Robert A Michael said:


> I have not read Asimov in over two decades. Wanna recommend a novel I not read (I read the first two of the Robot Series)? I could go for some SF for my next read (I am reading an awful fantasy book right now and need to get the taste out of my mouth).


If you're in the mood for time travel, you can't do better than The End of Eternity. If you're in the mood for galactic saga - which, for what it's worth, is the best trilogy I've ever read - then treat yourself to the Foundation trilogy, starting with Foundation - but make sure you read all three, as the second and third are the ones that are true genius.


----------



## Robert A Michael (Apr 30, 2012)

PaulLev said:


> If you're in the mood for time travel, you can't do better than The End of Eternity. If you're in the mood for galactic saga - which, for what it's worth, is the best trilogy I've ever read - then treat yourself to the Foundation trilogy, starting with Foundation - but make sure you read all three, as the second and third are the ones that are true genius.


Thanks. Foundation sounds more up my alley right now. I enjoyed Asimov's style.
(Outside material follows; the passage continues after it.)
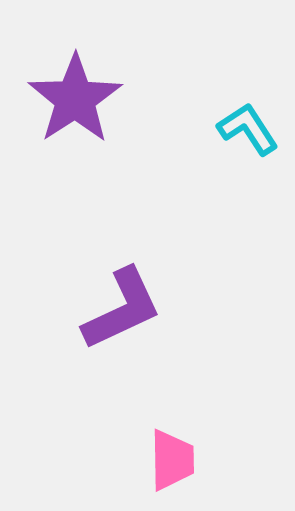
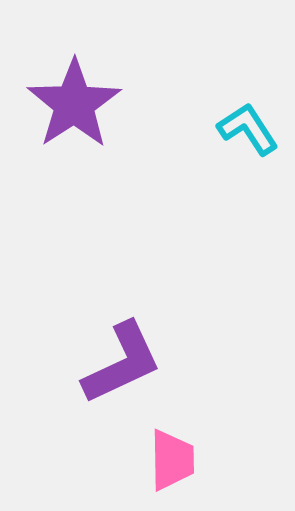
purple star: moved 1 px left, 5 px down
purple L-shape: moved 54 px down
I read so many different genres and it seems so infrequent that I make my way back to SF. I did read some Star Wars series over the past three years but cannot get through them all without being turned off with the "grey" areas of morality that the authors of that series keep pushing. Plus, with some authors in the series, I like their writing style, but many of them are not as good at their craft. It makes for a rather inconsistent experience overall.


----------



## PaulLev (Nov 2, 2012)

Enjoy!


----------



## AngryGames (Jul 28, 2013)

> I guess it has something to do with promoting atheism.


No, it usually has to do with humans creating a life form that is vastly superior in every way except for our 'faults' (emotions). I don't get a sense of atheism at all when I read about AI (whether friendly or godlike).


----------



## Ann in Arlington (Oct 27, 2008)

AngryGames said:


> No, it usually has to do with humans creating a life form that is vastly superior in every way except for our 'faults' (emotions). I don't get a sense of atheism at all when I read about AI (whether friendly or godlike).


There's usually very little mention of religion, though . . . except as cults who are usually portrayed negatively. Occasionally neutrally, but almost never positively.

OTOH, if there was too much pro-religion stuff, I'd find _that_ even more annoying -- and I speak as a practicing Catholic.

I choose to believe that 'religion' is not a factor in the _book_ because it's _science_ fiction, but that doesn't mean it's non-existent in the society.

I also have the feeling that most science fiction writers are themselves atheist. Or maybe agnostic. Even if they _are_ themselves religious to some extent, their greater interest is in the science, so that's where they focus.


----------



## Geoffrey (Jun 20, 2009)

Personally, I enjoy it when religion is addressed in Science Fiction - well, when it's done well. I tend to agree with Ann that many authors may tend to be at least agnostic and avoid it altogether but there are some notable exceptions.

For example, Walter M. Miller, Jr.'s _A Canticle for Leibowitz_ is a brilliant look at a post-apocalyptic world from a very Catholic perspective. Likewise, Orson Scott Card is renowned (infamous) for his positions as a conservative Mormon but when he addresses religion in his writing, it's extremely well done as seen in the _Ender Saga_, _The Homecoming Saga_ or even his handling of Mormonism in _The Folk of the Fringe_.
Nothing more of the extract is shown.